|
Message
From: Heiko Panther<heiko.panther@w...>
Date: Mon Feb 16 23:17:38 CET 2004
Subject: [openrisc] or1200 execution units
I'm currently reviewing the gcc target backend. I'm looking at the function unit definitions. I'm trying to work out how they correspond to the hardware, and I want to make sure I understand the hardware right. Here's how I understand the or1200 implementation, please correct and enhance.
There are these independent units (optional ones in[]) : - ALU (shift, add, compare, move, logic, extend [, mul, mac]) - LSU (load, store) - SYSTEM (mfspr, mtspr)
One instruction per cycle is decoded. All units are able to accept one instruction per cycle.
All SYSTEM and ALU instructions except for "mul" have their results ready after one cycle.
"mul" and "mac" instructions have their results ready after three cycles.
"load" instructions are complete after 2 cycles on a cache hit. ???: On a miss (or no cache), the load will complete after (Mem access time + 1) cycles.
"store" instructions are complete after 1 cycle on hit, or (Mem access time) cycles on a miss.
Things I'm not clear on: - How does the MMU affect LSU execution time? - Can the LSU accept another load/store while a load/store is currently in execution? (Would a store instruction have to wait, like, 10 cycles when a load instruction missed?)

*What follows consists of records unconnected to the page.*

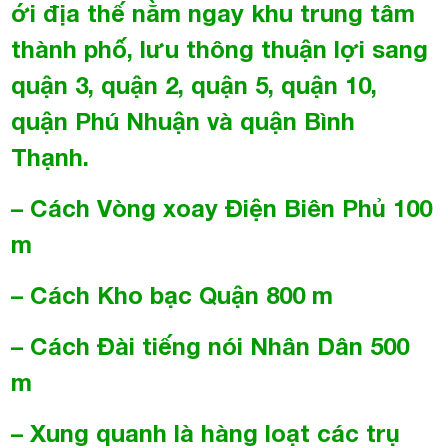
– Cách Vòng xoay Điện Biên Phủ 100
m
– Cách Kho bạc Quận 800 m
– Cách Đài tiếng nói Nhân Dân 500
m
– Xung quanh là hàng loạt các trụ
sở giao dịch ngân hàng, ATM, nhà
hàng, quán ăn, quán cafe phục vụ
cho giới văn phòng trong khu vực
Tham khảo thêm những cao ốc văn phòng cùng tuyến đường
NGUYỄN VĂN THỦ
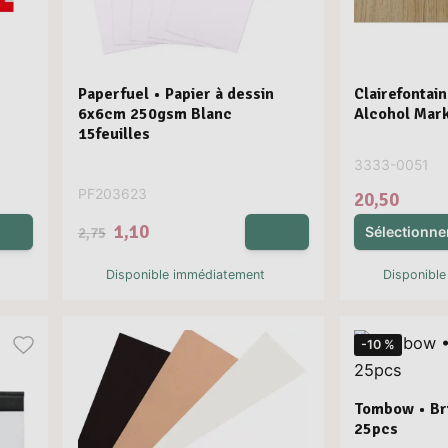
Paperfuel • Papier à dessin
Clairefontai
6x6cm 250gsm Blanc
Alcohol Mar
15feuilles
3333-0051
PF203623
20,50
1,10
Sélectionne
2,75
Disponible immédiatement
Disponibl
-10 %
Tombow • Bri
25pcs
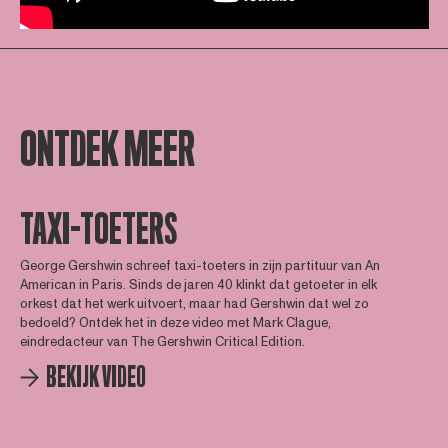
ONTDEK MEER
TAXI-TOETERS
George Gershwin schreef taxi-toeters in zijn partituur van An
American in Paris. Sinds de jaren 40 klinkt dat getoeter in elk
orkest dat het werk uitvoert, maar had Gershwin dat wel zo
bedoeld? Ontdek het in deze video met Mark Clague,
eindredacteur van The Gershwin Critical Edition.
BEKIJK VIDEO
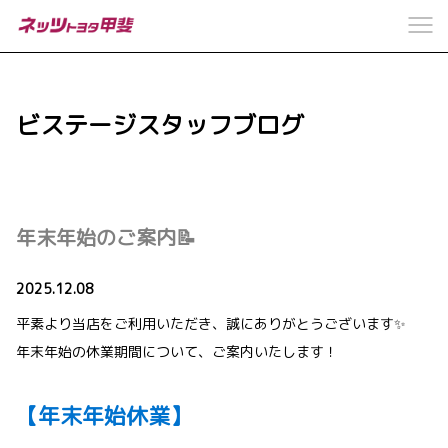
ビステージスタッフブログ
年末年始のご案内📝
2025.12.08
平素より当店をご利用いただき、誠にありがとうございます✨
年末年始の休業期間について、ご案内いたします！
【年末年始休業】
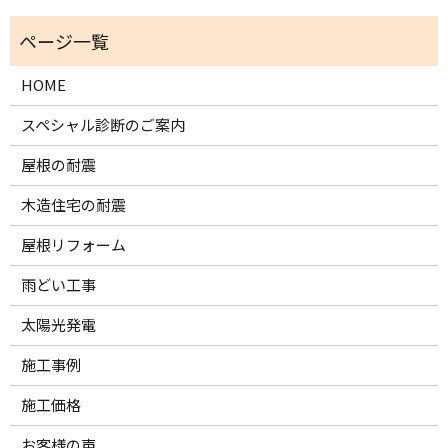
HOME
スペシャル診断のご案内
屋根の耐震
木造住宅の耐震
屋根リフォーム
雨どい工事
太陽光発電
施工事例
施工価格
お客様の声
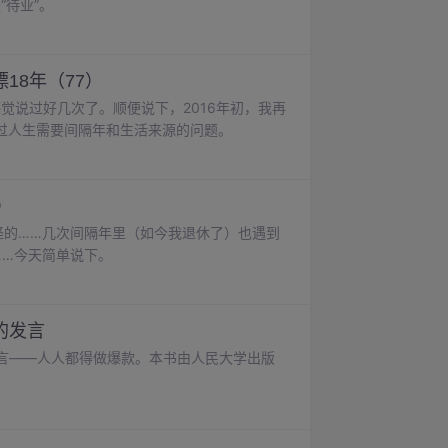
“待业”。
18年（77）
觉说过好几次了。顺便说下，2016年初，我再
过人生需要间隔年和生活来源的问题。
）
怪的……几次间隔年里（如今我退休了）也遇到
……今天简单说下。
的发言
发言——人人都得做爆款。本书由人民大学出版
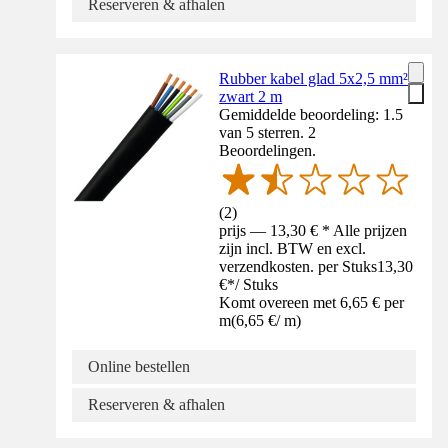
Reserveren & afhalen
Rubber kabel glad 5x2,5 mm²
zwart 2 m
Gemiddelde beoordeling: 1.5
van 5 sterren. 2
Beoordelingen.
(
2
)
prijs — 13,30 € * Alle prijzen
zijn incl. BTW en excl.
verzendkosten. per Stuks
13,30
€
*
/
Stuks
Komt overeen met 6,65 € per
m
(
6,65 €
/
m
)
Online bestellen
Reserveren & afhalen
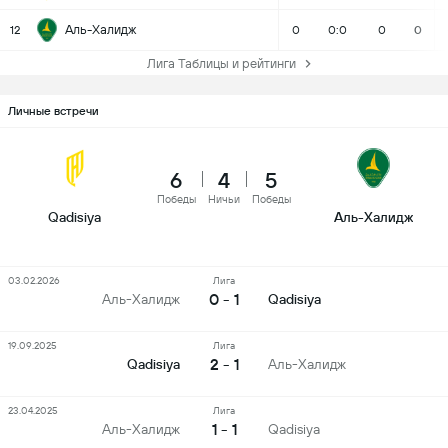
Аль-Халидж
12
0
0:0
0
0
Лига Таблицы и рейтинги
Личные встречи
6
4
5
Победы
Ничьи
Победы
Qadisiya
Аль-Халидж
03.02.2026
Лига
0 - 1
Аль-Халидж
Qadisiya
19.09.2025
Лига
2 - 1
Qadisiya
Аль-Халидж
23.04.2025
Лига
1 - 1
Аль-Халидж
Qadisiya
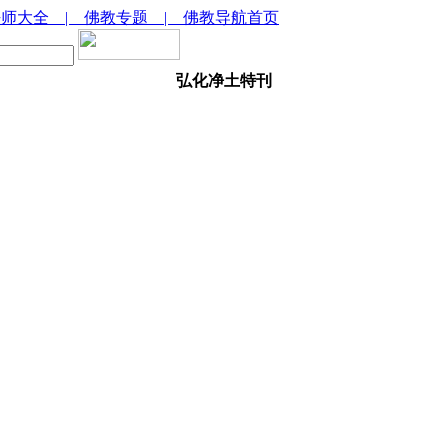
法师大全
| 佛教专题
| 佛教导航首页
弘化净土特刊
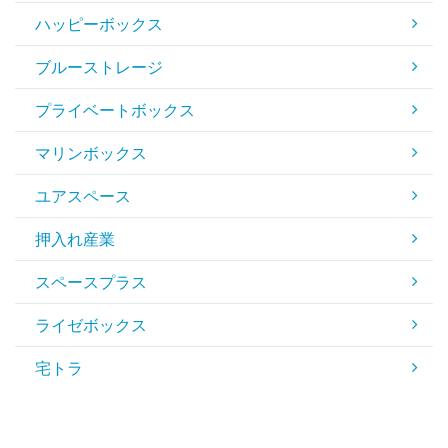
ハッピーボックス
ブルーストレージ
プライベートボックス
マリンボックス
ユアスペース
押入れ産業
スペースプラス
ライゼボックス
宅トラ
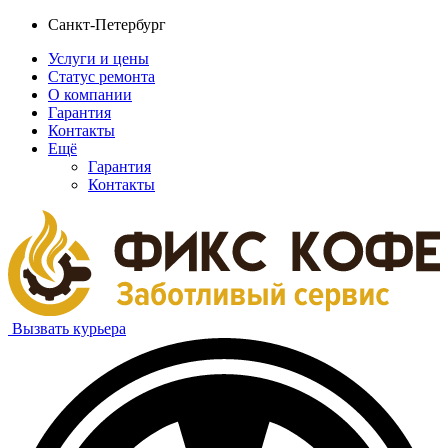
Санкт-Петербург
Услуги и цены
Статус ремонта
О компании
Гарантия
Контакты
Ещё
Гарантия
Контакты
Вызвать курьера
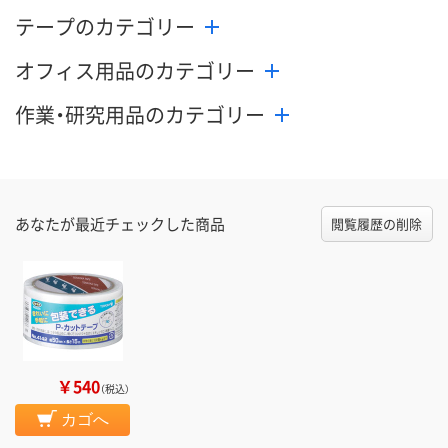
テープのカテゴリー
オフィス用品のカテゴリー
作業・研究用品のカテゴリー
あなたが最近チェックした商品
閲覧履歴の削除
￥540
（税込）
カゴへ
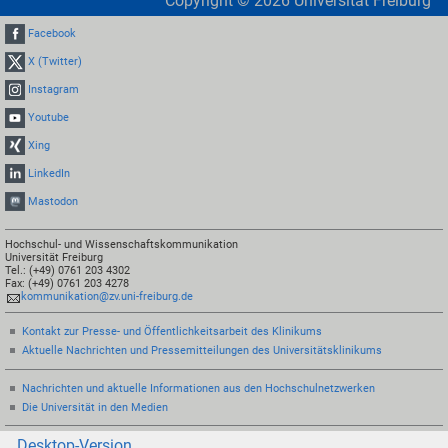
Copyright ©
2026
Universität Freiburg
Facebook
X (Twitter)
Instagram
Youtube
Xing
LinkedIn
Mastodon
Hochschul- und Wissenschaftskommunikation
Universität Freiburg
Tel.: (+49) 0761 203 4302
Fax: (+49) 0761 203 4278
kommunikation@zv.uni-freiburg.de
Kontakt zur Presse- und Öffentlichkeitsarbeit des Klinikums
Aktuelle Nachrichten und Pressemitteilungen des Universitätsklinikums
Nachrichten und aktuelle Informationen aus den Hochschulnetzwerken
Die Universität in den Medien
Desktop-Version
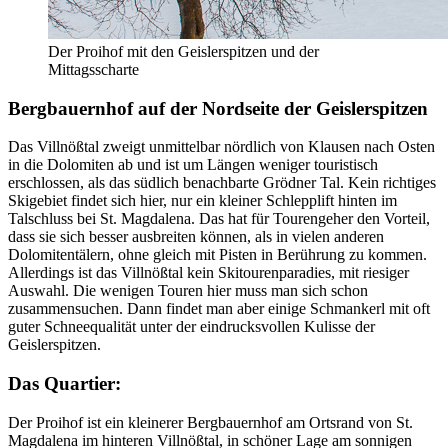
Der Proihof mit den Geislerspitzen und der
Mittagsscharte
Bergbauernhof auf der Nordseite der Geislerspitzen
Das Villnößtal zweigt unmittelbar nördlich von Klausen nach Osten
in die Dolomiten ab und ist um Längen weniger touristisch
erschlossen, als das südlich benachbarte Grödner Tal. Kein richtiges
Skigebiet findet sich hier, nur ein kleiner Schlepplift hinten im
Talschluss bei St. Magdalena. Das hat für Tourengeher den Vorteil,
dass sie sich besser ausbreiten können, als in vielen anderen
Dolomitentälern, ohne gleich mit Pisten in Berührung zu kommen.
Allerdings ist das Villnößtal kein Skitourenparadies, mit riesiger
Auswahl. Die wenigen Touren hier muss man sich schon
zusammensuchen. Dann findet man aber einige Schmankerl mit oft
guter Schneequalität unter der eindrucksvollen Kulisse der
Geislerspitzen.
Das Quartier:
Der Proihof ist ein kleinerer Bergbauernhof am Ortsrand von St.
Magdalena im hinteren Villnößtal, in schöner Lage am sonnigen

Based on these assumptions, this is the gcc function unit definition I'm proposing:
(define_function_unit "alu" 1 0 (eq_attr "type" "shift,add,logic,extend,move,compare") 1 1) (define_function_unit "alu" 1 0 (eq_attr "type" "mul") 1 3) (define_function_unit "lsu" 1 0 (eq_attr "type" "load") 2 2) (define_function_unit "lsu" 1 0 (eq_attr "type" "store") 1 1)
I'm also pondering how to implement an option to freely specify LSU latencies from the gcc command line for cache-less implementations.
Heiko
|
 |